A dynamic threat model-based conflict resolution method for multiple mobile robots in constrained spaces
摘要
In multi-robot 2D path planning, the persistent challenges of insufficient conflict detection accuracy under constrained spaces and non-unit velocity conditions, along with conflict resolution algorithms' tendency to fall into local optima, remain formidable obstacles. To address these issues, this study proposes a dynamic threat assessment model-based conflict resolution method for multi-robot systems. By employing two-dimensional cellular automata for spatial discretization modeling, we transform the conflict resolution problem into a state transition challenge in discrete space–time domains. Building upon this framework, we design local rules integrating both positional and velocity information, establishing a collision classification-based conflict detection model that enables precise real-time identification and categorical processing of potential conflicts. Furthermore, through dynamic threat minimization combined with dual-iteration state analysis of surrounding cellular automata, we develop evaluation criteria for lane-changing initiation and termination conditions, ensuring effective conflict resolution in confined spaces while maintaining minimal path cost. Extensive simulation experiments conducted in textile workshop-like environments demonstrate the proposed method's marked advantages over the conflict-based search (CBS) algorithm in conflict detection metrics, path computation time, and trajectory length.
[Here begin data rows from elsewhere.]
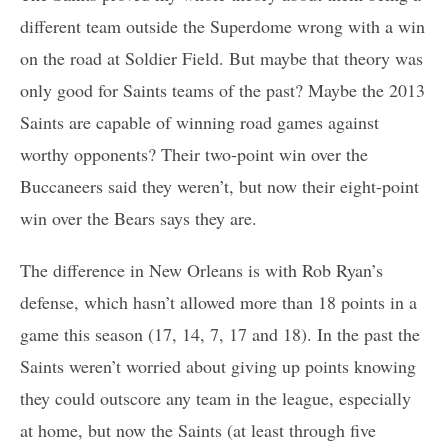
different team outside the Superdome wrong with a win
on the road at Soldier Field. But maybe that theory was
only good for Saints teams of the past? Maybe the 2013
Saints are capable of winning road games against
worthy opponents? Their two-point win over the
Buccaneers said they weren’t, but now their eight-point
win over the Bears says they are.
The difference in New Orleans is with Rob Ryan’s
defense, which hasn’t allowed more than 18 points in a
game this season (17, 14, 7, 17 and 18). In the past the
Saints weren’t worried about giving up points knowing
they could outscore any team in the league, especially
at home, but now the Saints (at least through five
Notably, the success rate consistently outperforms CBS by 20–50% with increasing robot numbers. These findings validate the method's efficiency and robustness in multi-robot path planning. Our research provides novel insights and strategies for spatiotemporal conflict resolution in multi-robot systems with non-unit velocities. Future investigations will focus on resolving complex conflict patterns and incorporating dynamic obstacle scenarios.